I often tell students during class ”Listen to your body and not to push yourself too hard”. But many people tend to listen to the voice of their lazy mind. The mind is a genius at making excuses and will somehow invent excuses to skip out.

 

I could have a tendency to push myself too much if I really like it, and when I was studying Kung Fu and Zen Buddhism at a Zen temple, the master would sometimes stop me to practice too hard and convince me to take a rest more. The practice was really hard, but I couldn’t stop, like an addiction, because every day I improved and the more I practised, the better I got. I did not see myself as pushing, I just loved it simply, so I practiced. However, I think I practised too much or pushed myself too hard, I got a serious injury on my leg and eventually shifted from martial arts to yoga, which I think was painful at the time, but at some point I came to think that it was all a good experience.

 

I trained for three years at a Zen temple and three years at a martial arts school, all the monks at the temple looked lazy at the time when I was, and at the martial arts school there were about 1,000 students, but many of them are lazy, some of them are talented, and very few of them are at ridiculously high levels. And the very few of them massively more practiced than others obviously, and they were becoming better and better. As long as you think it’s an effort, you can’t surpass them. They practise because they love it and they love it. It’s a blessing to find something they love that much.

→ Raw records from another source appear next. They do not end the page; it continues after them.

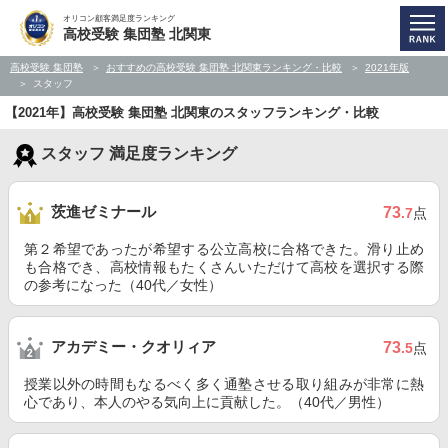
オリコン顧客満足度ランキング
高校受験 集団塾 北関東
高校受験 集団塾
おすすめの高校受験 集団塾 北関東ランキング・比較
2021年版
スタッフ
【2021年】高校受験 集団塾 北関東のスタッフランキング・比較
スタッフ 満足度ランキング
茨進ゼミナール
73
.7
点
第２希望であったが希望する公立高校に合格できた。滑り止め
も合格でき、高校情報もたくさんいただけて高校を選択する際
の参考になった（40代／女性）
アカデミー・クオリィア
73
.5
点
授業以外の時間もなるべく多く通塾させる取り組みが非常に熱
心であり、本人のやる気向上に貢献した。（40代／男性）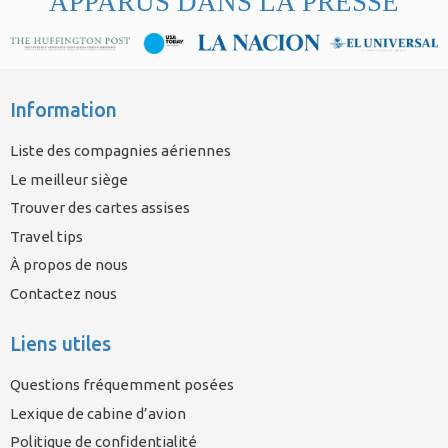
APPARUS DANS LA PRESSE
Information
Liste des compagnies aériennes
Le meilleur siège
Trouver des cartes assises
Travel tips
À propos de nous
Contactez nous
Liens utiles
Questions fréquemment posées
Lexique de cabine d’avion
Politique de confidentialité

Some people tend to go from one side extreme to the other side extreme. Actually it was very interesting to go to the extreme side for me, but in the end, Buddha’s teaching says to take the middle way. And now I wonder if the monks at the temple were not lazy, they just tried to take the middle way. I don’t know.

 

Don’t skip out too much, but don’t push too hard, it’s difficult to find the right amount and the middle way, so listen to your body more carefully.